Your goal ▸
Which lines of the entries contain the string "About"? Please find them and copy them.

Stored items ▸
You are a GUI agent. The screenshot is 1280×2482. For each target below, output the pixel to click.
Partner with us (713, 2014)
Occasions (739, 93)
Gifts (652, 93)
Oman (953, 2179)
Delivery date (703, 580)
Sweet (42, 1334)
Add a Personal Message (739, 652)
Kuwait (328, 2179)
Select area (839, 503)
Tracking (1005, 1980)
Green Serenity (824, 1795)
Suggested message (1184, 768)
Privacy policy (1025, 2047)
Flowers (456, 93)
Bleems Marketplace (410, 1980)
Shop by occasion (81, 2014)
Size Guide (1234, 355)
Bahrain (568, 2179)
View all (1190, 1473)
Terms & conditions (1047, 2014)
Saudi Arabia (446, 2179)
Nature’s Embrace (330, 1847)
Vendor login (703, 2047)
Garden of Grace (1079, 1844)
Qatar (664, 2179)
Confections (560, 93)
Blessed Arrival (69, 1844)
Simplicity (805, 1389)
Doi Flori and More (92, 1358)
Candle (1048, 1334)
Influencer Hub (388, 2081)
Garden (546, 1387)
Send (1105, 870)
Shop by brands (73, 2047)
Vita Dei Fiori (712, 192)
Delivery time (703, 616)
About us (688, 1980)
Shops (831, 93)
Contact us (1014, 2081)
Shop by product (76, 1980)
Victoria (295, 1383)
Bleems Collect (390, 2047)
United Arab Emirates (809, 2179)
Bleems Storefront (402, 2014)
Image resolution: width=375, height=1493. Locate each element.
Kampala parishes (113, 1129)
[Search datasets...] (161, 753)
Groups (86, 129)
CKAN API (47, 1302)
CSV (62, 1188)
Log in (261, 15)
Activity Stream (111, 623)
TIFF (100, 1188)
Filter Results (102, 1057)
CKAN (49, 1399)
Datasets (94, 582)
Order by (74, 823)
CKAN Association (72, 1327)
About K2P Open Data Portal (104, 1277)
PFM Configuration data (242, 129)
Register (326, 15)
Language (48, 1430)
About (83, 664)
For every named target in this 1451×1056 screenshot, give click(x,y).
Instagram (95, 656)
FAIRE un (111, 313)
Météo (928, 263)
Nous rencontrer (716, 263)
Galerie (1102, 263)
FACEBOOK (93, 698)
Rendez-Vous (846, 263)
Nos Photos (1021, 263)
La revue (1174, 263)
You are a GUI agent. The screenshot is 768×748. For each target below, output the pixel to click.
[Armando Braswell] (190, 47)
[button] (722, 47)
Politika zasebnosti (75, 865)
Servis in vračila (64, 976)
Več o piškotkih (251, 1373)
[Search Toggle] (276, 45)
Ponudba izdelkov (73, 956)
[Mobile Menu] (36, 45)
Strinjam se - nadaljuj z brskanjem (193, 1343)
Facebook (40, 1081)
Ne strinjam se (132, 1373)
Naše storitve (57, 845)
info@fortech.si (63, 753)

Exercise output ▸
About us (688, 1980)
About K2P Open Data Portal (104, 1277)
About (83, 664)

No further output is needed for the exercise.